“A desk is a dangerous place from which to view the world.” – John le Carré.
Rich, immersive experiences that use the power of environment and culture for the project team– engaging all five senses – in a way that interviews, a presentation or even video cannot always do.
While tried and true methodologies are key tools in capturing experience,
the cultural immersion is the experience.
How it works
No two cultural immersions are the same. All our studies are built around a central theme or narrative that connects to a client’s business problem or need. It’s through this we take the team on a journey through Japan, its people and cultures.
We’ve sung karaoke with 80-year olds, organised photography competitions and even caught & eaten fresh fish with our bare hands.
99% of the work happens in the planning stage. It’s here that the overall plan can be put together making sure we are ticking off the objectives of the project and bringing the key opportunities to life. The flexibility of the methodology means we can use workshops, expert interviews, cooking classes and much more to meet these goals.
Why choose cultural immersion?
- Cultural Immersions are planned in great detail but we always make room for experiences to evolve in directions we might not have expected: maybe your stakeholders take a great interest in a particular topic, or we come across an important insight by chance.
- On a recent study we bumped into a visiting university professor while touring a danchi (Japanese housing block) who had brought her students to understand ideas of community. This overlapped with the work we were doing so we were able to share ideas with them as we explored the same topic.

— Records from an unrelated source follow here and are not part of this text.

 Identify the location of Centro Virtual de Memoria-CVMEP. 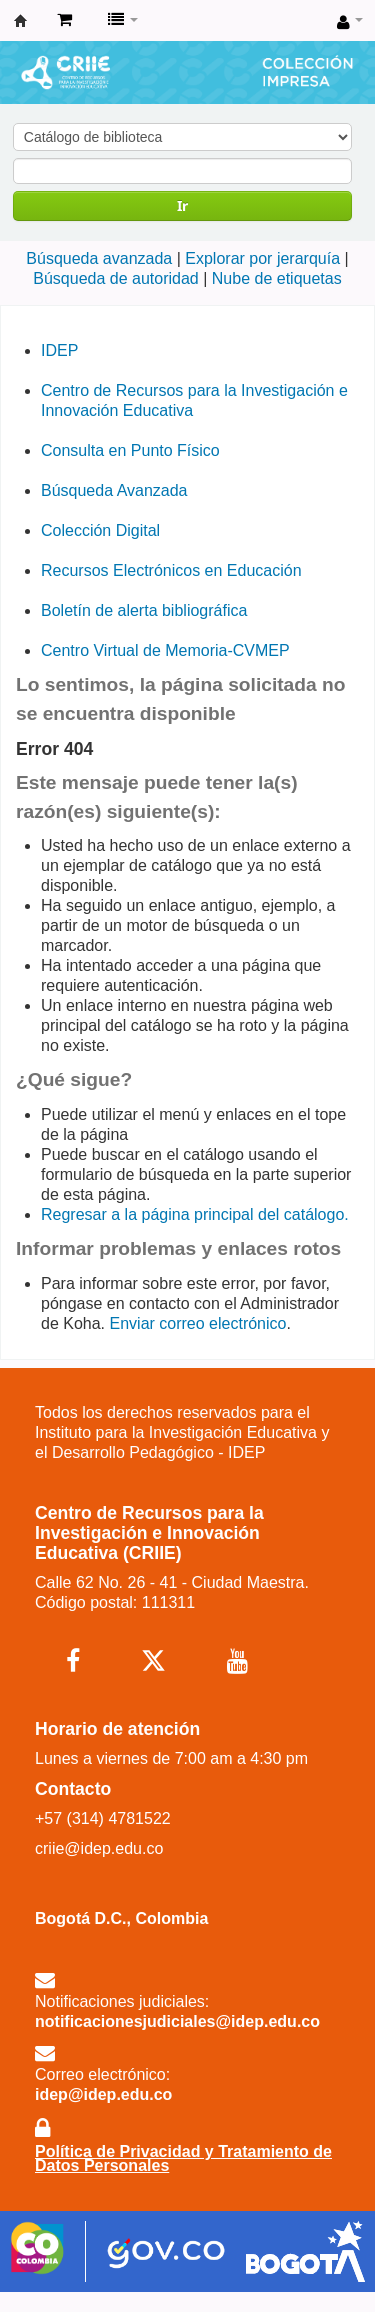
(165, 650). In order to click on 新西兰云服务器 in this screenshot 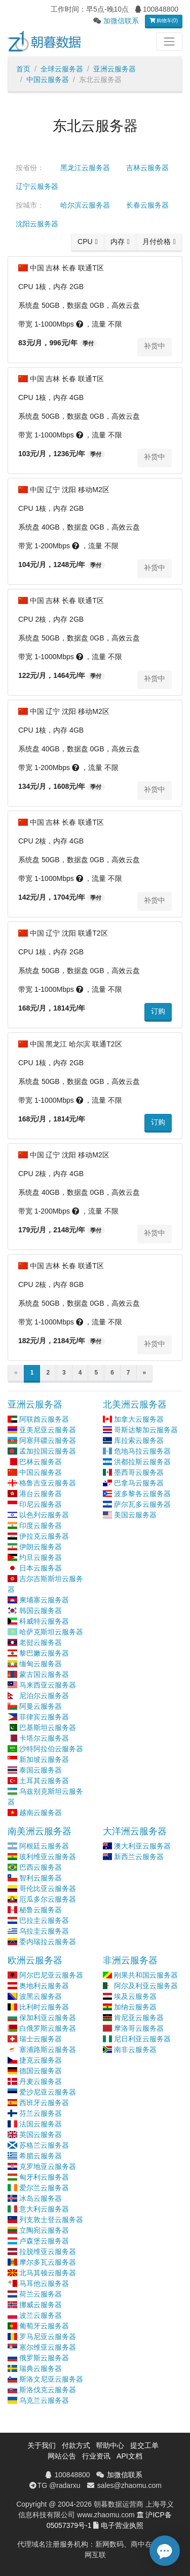, I will do `click(139, 1857)`.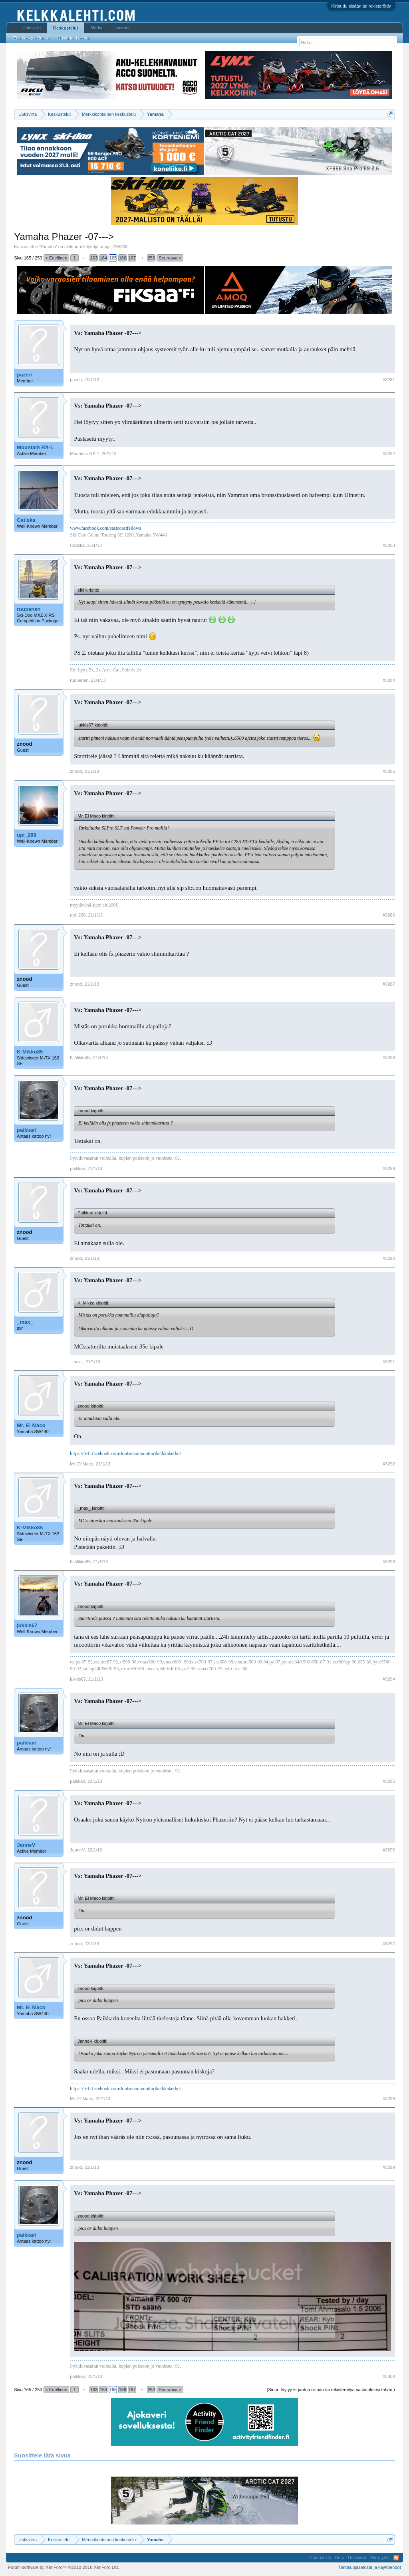 Image resolution: width=409 pixels, height=2576 pixels. Describe the element at coordinates (389, 2376) in the screenshot. I see `#3300` at that location.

- One thing we hear time and time again is the financial benefit of conducting these. One client noted that at least two long term (and expensive) projects would not have been needed, if they had spent just one day doing the cultural immersion.
The Carter approach
It shouldn’t be forgotten that these experiences are fun. Taking researchers, clients and partners on an immersion journey in Japan creates real inspiration and project energy. Getting up at 5am to do morning exercises with 50 Japanese pensioners in a public park can be tough but it can be hugely insightful and illuminating!